One other point, a person always experiences these events or visions with their faculties in tact. There is no passing out, slaying in the Spirit, laughing in the Spirit, or other fugue experiences. One is not completely unconscious, nor is one's free will circumvented--even in a visionary or semi trance state.
In this Pentecost message Benedict rightly speaks about spiritual pollution. There is a lot of spiritual pollution out there, and it's characterized by fear, intimidation, demonization, anger, and scapegoating. It's also characterized by using contrived bizarre mystical experiences to whip up the aforementioned states in one's followers. Rightwing Christianity in it's most fundamental charismatic forms are very good at this kind of thing. They even have camps for kids which specialize in inducing states which produce 'the gifts of the Spirit' while linking these experiences with Christian militarism. Check out this video from the movie Jesus Camp.
Unfortunately, at the same time these 'pastors' are inducing these experiences of the Spirit, they are calling for an actual civil war in the United States over abortion and gay rights and this isn't limited to the Evangelical right, it's just as rampant in far right Catholicism. Today's Scott Roeder is exactly like 1994's Catholic John Salvi III, the lone nutter that opened up on a Boston abortion clinic in 1994. Coupling calls for war while inducing dissociative mental states is a very potent from of what Benedict calls spiritual pollution.
It's also very attractive religious experience for a lot of angry and marginalized people. It allows them to think they have had an encounter with Christ or the Holy Spirit in the midst of all their anger and hate. One does not meet the real power of Christ in anger or condemnation. As Benedict says, one finds real power in the essential fire, which is the fire of love.
The shooting of Dr. Tiller was not an expression of love for the unborn, it was an expression of the anger eating at the soul of a marginalized white male given focus by the anti abortion movement. It is another sad example of just how polluted the spiritual energy of the abortion debate has become. I suspect Benedict sees this and it's why the Vatican has not been as vociferous as some American bishops in condemning all things Obama.

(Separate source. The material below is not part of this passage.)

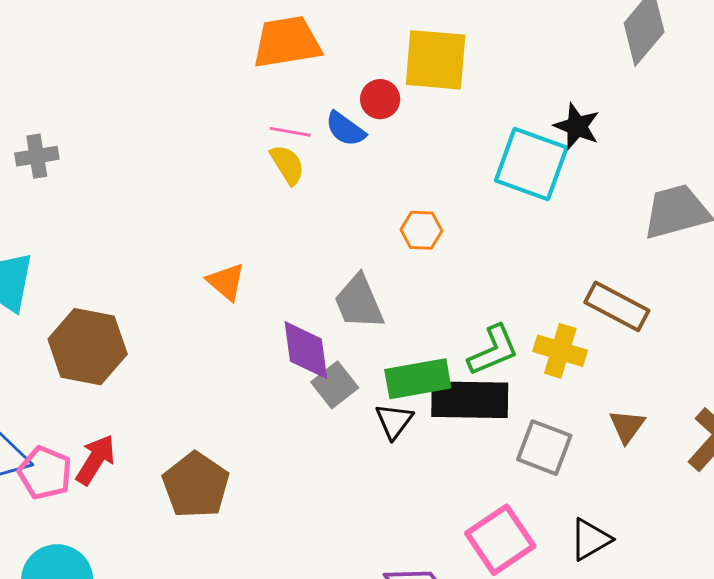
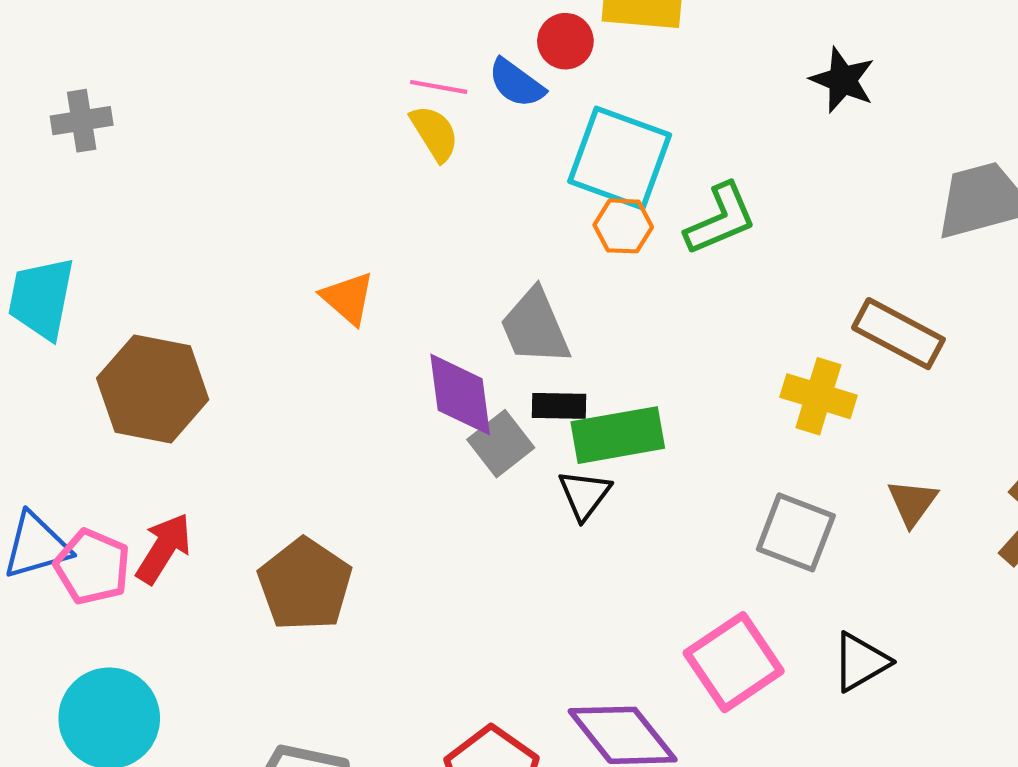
cyan square: (531, 164) -> (620, 158), moved
green L-shape: (493, 350) -> (721, 219), moved
black rectangle: (470, 400) -> (559, 406), moved, size x0.5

It's time to clean up the spiritual air in American Catholicism and quit contributing to the over all spiritual pollution. We don't need any more Evangelical Scott Roeder's or uber Catholic John Salvi's. Acts of violence and violent rhetoric are the tools of intimidation. They are not the tools that Jesus used or taught. To incite violence in His name is the ultimate form of violence to Him, as He Himself pointed out to Peter in the Garden of Gethsemane. It's a lesson that is certainly not being taught at the Jesus Camp, but it's one which needs to be rediscovered in the Catholic camp if we're ever going to do much about our own spiritual pollution and stop contributing to the over all spiritual pollution.